In which I considered alternate realities, discussed infant mortality, food culture, and compared the UK to SG.
Well, I did say it was was a rambly conversation.
It started with a toy.
Z was trying to make this traditional toy work (Whammy Diddle), and when she couldn’t make it work, she cheated by turning the “blades” of the “propeller” directly.
PL laughed and yelled to me that Z cheated and how.
I told her that Z was a born cheater – other babies had to squeeze out through the birth canal. She took the side door.
She was born by C-section, after 11 hours where PL’s cervix dilated to 4 cm (by 9 am), and then no further progress. Despite being on oxytocin (which should induce labour and help with the dilation) for the next 11 hours or so.
So at 6 pm (still 4 cm) the doctor waited two more hours (no progress in dilation) then proceeded with the c-section.

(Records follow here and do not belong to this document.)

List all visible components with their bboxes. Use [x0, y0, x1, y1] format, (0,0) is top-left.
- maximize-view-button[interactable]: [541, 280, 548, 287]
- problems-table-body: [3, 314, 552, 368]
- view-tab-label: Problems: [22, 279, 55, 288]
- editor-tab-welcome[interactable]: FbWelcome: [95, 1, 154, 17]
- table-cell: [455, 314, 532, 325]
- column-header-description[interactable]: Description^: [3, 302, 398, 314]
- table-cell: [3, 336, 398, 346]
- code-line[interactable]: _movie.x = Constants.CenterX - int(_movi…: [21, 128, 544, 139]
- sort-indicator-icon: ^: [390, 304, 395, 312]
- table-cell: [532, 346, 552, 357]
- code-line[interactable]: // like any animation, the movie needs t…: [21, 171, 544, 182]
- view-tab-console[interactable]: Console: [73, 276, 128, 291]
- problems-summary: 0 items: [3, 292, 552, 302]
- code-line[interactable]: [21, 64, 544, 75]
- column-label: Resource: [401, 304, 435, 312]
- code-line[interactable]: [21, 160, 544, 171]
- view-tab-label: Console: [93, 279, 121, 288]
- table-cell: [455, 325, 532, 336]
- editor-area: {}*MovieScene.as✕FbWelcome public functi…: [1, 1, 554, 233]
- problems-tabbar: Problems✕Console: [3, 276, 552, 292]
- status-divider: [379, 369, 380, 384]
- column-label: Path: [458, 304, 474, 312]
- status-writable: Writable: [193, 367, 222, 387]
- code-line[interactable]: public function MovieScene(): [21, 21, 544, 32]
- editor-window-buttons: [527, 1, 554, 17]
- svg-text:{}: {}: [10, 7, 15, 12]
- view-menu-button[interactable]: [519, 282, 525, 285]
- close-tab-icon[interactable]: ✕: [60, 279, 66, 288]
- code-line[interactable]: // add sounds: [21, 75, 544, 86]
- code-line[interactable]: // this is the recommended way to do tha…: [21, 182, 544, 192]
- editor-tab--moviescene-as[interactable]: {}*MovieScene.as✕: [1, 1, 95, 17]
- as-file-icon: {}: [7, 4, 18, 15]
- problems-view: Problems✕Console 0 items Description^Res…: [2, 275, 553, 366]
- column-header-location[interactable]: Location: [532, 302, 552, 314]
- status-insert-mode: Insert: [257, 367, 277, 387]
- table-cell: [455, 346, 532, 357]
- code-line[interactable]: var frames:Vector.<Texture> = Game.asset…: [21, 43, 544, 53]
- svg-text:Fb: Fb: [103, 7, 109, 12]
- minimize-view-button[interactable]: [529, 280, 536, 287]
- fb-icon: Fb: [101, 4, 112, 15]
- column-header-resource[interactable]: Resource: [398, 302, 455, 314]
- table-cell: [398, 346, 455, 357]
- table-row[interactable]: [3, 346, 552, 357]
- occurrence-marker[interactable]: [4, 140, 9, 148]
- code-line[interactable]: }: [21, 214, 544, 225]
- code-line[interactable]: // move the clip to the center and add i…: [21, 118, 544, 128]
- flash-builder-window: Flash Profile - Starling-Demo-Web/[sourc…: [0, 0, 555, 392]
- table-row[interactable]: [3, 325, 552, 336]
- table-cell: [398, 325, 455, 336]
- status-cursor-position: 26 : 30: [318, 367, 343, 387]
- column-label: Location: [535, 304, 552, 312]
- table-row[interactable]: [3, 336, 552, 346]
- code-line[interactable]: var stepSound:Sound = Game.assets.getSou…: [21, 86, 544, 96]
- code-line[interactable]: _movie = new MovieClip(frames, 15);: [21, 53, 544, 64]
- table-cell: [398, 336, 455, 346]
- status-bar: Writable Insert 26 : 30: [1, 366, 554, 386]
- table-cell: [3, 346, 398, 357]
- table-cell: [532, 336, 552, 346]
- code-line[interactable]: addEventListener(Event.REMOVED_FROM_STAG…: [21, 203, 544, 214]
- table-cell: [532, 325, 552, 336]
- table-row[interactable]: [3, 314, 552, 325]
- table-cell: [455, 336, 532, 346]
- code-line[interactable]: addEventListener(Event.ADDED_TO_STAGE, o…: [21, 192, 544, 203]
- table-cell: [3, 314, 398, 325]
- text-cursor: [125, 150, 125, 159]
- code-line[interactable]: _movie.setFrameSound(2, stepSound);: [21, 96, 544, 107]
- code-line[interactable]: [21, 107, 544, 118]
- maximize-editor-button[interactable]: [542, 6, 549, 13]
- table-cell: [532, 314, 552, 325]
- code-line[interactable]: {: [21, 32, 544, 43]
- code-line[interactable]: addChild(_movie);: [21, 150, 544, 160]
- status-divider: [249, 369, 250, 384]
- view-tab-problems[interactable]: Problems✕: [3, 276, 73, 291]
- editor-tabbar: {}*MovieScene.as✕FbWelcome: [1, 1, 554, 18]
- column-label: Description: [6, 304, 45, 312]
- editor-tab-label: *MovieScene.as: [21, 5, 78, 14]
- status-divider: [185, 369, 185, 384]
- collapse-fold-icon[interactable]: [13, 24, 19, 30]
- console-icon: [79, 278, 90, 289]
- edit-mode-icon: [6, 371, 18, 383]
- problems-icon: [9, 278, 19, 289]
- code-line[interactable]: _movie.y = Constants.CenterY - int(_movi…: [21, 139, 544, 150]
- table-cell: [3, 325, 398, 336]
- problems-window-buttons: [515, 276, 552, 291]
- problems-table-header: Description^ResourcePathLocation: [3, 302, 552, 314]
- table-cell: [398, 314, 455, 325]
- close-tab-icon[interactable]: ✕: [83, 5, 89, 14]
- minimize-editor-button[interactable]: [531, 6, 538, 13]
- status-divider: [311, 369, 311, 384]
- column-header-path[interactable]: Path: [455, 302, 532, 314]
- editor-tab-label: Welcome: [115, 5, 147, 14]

Yes, some women are highly affected by not being able to have natural childbirth, and if PL had her way, I believe she too would have wanted to go the natural way – with oxytocin, and epidural. But some things are not to be, and PL and I have one thing (or at least two things) in common – we both have rather strong self-esteem. And we are realists. So yes, of course PL would like to have had a “natural” childbirth, but it is what it is.
And Z was born.
I had thought about this before – if we were in a different time, in a different place, Z might not have been born and PL might have died during labour and childbirth. In a different time with less medical advances, I would never had a daughter, and my wife might have died in childbirth.

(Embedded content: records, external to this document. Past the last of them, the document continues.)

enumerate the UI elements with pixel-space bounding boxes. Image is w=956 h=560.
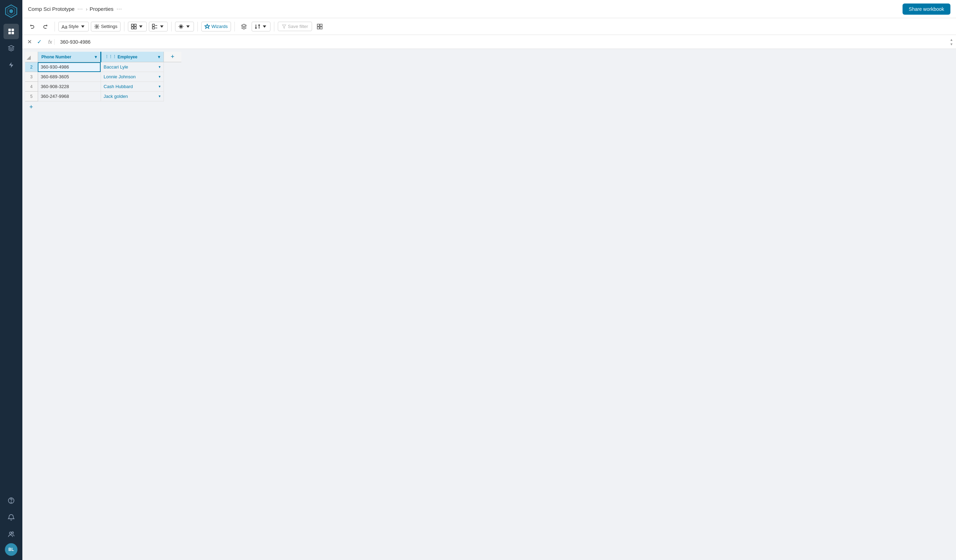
toolbar-div-1: [55, 22, 55, 31]
dropdown-arrow-b2: ▾: [159, 64, 161, 69]
col-header-a[interactable]: Phone Number ▾: [38, 52, 101, 62]
svg-point-12: [96, 25, 98, 27]
breadcrumb-sep: ›: [86, 6, 87, 12]
spreadsheet-table: Phone Number ▾ ⋮⋮⋮ Employee ▾: [25, 52, 181, 113]
breadcrumb-title: Comp Sci Prototype: [28, 6, 74, 12]
formula-cancel-button[interactable]: ✕: [25, 38, 33, 46]
cell-a5[interactable]: 360-247-9968: [38, 91, 101, 101]
add-column-button[interactable]: +: [167, 52, 179, 62]
svg-rect-3: [8, 29, 11, 31]
svg-rect-17: [153, 24, 154, 26]
breadcrumb-section: Properties: [90, 6, 113, 12]
table-row: 2 360-930-4986 Baccari Lyle ▾: [25, 62, 181, 72]
svg-point-10: [12, 532, 14, 534]
cell-a4[interactable]: 360-908-3228: [38, 82, 101, 91]
toolbar-div-5: [234, 22, 235, 31]
dropdown-arrow-b4: ▾: [159, 84, 161, 89]
cell-a2[interactable]: 360-930-4986: [38, 62, 101, 72]
share-workbook-button[interactable]: Share workbook: [903, 3, 950, 15]
formula-scroll[interactable]: ▲ ▼: [950, 38, 953, 46]
svg-rect-6: [11, 32, 14, 34]
main-content: Comp Sci Prototype ⋯ › Properties ⋯ Shar…: [22, 0, 956, 560]
toolbar-div-6: [274, 22, 274, 31]
add-row-button[interactable]: +: [27, 102, 36, 112]
table-row: 5 360-247-9968 Jack golden ▾: [25, 91, 181, 101]
row-header-5[interactable]: 5: [25, 91, 38, 101]
sidebar: BL: [0, 0, 22, 560]
grid-view-button[interactable]: [314, 21, 325, 32]
sidebar-item-bell[interactable]: [3, 510, 19, 525]
formula-bar: ✕ ✓ fx 360-930-4986 ▲ ▼: [22, 35, 956, 49]
col-header-b[interactable]: ⋮⋮⋮ Employee ▾: [101, 52, 164, 62]
breadcrumb: Comp Sci Prototype ⋯ › Properties ⋯: [28, 6, 900, 13]
svg-rect-14: [134, 24, 136, 26]
formula-input[interactable]: 360-930-4986: [57, 39, 947, 45]
cell-b4[interactable]: Cash Hubbard ▾: [101, 82, 164, 91]
grid-corner[interactable]: [25, 52, 38, 62]
toolbar-div-3: [171, 22, 171, 31]
sheet-area[interactable]: Phone Number ▾ ⋮⋮⋮ Employee ▾: [22, 49, 956, 560]
row-header-2[interactable]: 2: [25, 62, 38, 72]
add-row-row: +: [25, 101, 181, 113]
svg-rect-22: [317, 24, 319, 26]
style-button[interactable]: Aa Style: [58, 22, 89, 31]
cell-b5[interactable]: Jack golden ▾: [101, 91, 164, 101]
row-header-4[interactable]: 4: [25, 82, 38, 91]
sidebar-item-help[interactable]: [3, 493, 19, 508]
sidebar-item-people[interactable]: [3, 527, 19, 542]
formula-fx-label: fx: [46, 39, 55, 45]
topbar: Comp Sci Prototype ⋯ › Properties ⋯ Shar…: [22, 0, 956, 18]
sidebar-item-layers[interactable]: [3, 41, 19, 56]
breadcrumb-title-dots[interactable]: ⋯: [77, 6, 83, 13]
add-grid-button[interactable]: [128, 22, 147, 31]
cell-b2[interactable]: Baccari Lyle ▾: [101, 62, 164, 72]
add-col-cell: +: [164, 52, 181, 62]
sidebar-item-lightning[interactable]: [3, 57, 19, 73]
sidebar-item-grid[interactable]: [3, 24, 19, 39]
svg-text:Aa: Aa: [61, 24, 67, 29]
breadcrumb-section-dots[interactable]: ⋯: [116, 6, 123, 13]
svg-rect-4: [11, 29, 14, 31]
toolbar-div-2: [124, 22, 124, 31]
avatar[interactable]: BL: [5, 543, 17, 556]
svg-rect-24: [317, 27, 319, 29]
row-header-3[interactable]: 3: [25, 72, 38, 82]
dropdown-arrow-b5: ▾: [159, 94, 161, 99]
formula-actions: ✕ ✓: [25, 38, 43, 46]
table-row: 3 360-689-3605 Lonnie Johnson ▾: [25, 72, 181, 82]
svg-rect-25: [320, 27, 322, 29]
undo-button[interactable]: [27, 21, 38, 32]
wizards-button[interactable]: Wizards: [201, 22, 231, 31]
svg-point-8: [11, 502, 11, 503]
settings-button[interactable]: Settings: [91, 22, 121, 31]
freeze-button[interactable]: [175, 22, 194, 31]
toolbar: Aa Style Settings: [22, 18, 956, 35]
svg-marker-2: [9, 9, 13, 13]
cell-b3[interactable]: Lonnie Johnson ▾: [101, 72, 164, 82]
save-filter-button[interactable]: Save filter: [278, 22, 312, 31]
app-logo[interactable]: [4, 4, 18, 18]
table-row: 4 360-908-3228 Cash Hubbard ▾: [25, 82, 181, 91]
svg-point-9: [9, 532, 11, 534]
svg-rect-16: [134, 27, 136, 29]
layers-button[interactable]: [238, 21, 250, 32]
svg-rect-15: [131, 27, 134, 29]
dropdown-arrow-b3: ▾: [159, 74, 161, 79]
sort-button[interactable]: [252, 22, 270, 31]
svg-rect-19: [153, 27, 154, 29]
svg-rect-23: [320, 24, 322, 26]
cell-a3[interactable]: 360-689-3605: [38, 72, 101, 82]
svg-rect-13: [131, 24, 134, 26]
redo-button[interactable]: [40, 21, 51, 32]
svg-rect-5: [8, 32, 11, 34]
toolbar-div-4: [197, 22, 198, 31]
remove-grid-button[interactable]: [149, 22, 168, 31]
formula-confirm-button[interactable]: ✓: [35, 38, 43, 46]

Of course, it was also entirely possible that if labour had proceeded, after 24 hrs or 36 hours, eventually, Z might have been born. And PL might have died giving birth. Or Z might have been stillborn after the stress of an extended delivery.
But because we live in modern times, in Singapore, where medical care is of a high standard, and infant mortality and maternity mortality is very low, Z’s birth was relatively low risk.
I asked PL if she had thought of the danger if we were living in a different time or a different place. That she might have died with Z unborn.
She said she did not.
So I told her that I had thought of how fortunate we were. That in a different time and a different place, I would never have known a daughter, and I might have lost my wife in childbirth… and I would be FREE to date other women!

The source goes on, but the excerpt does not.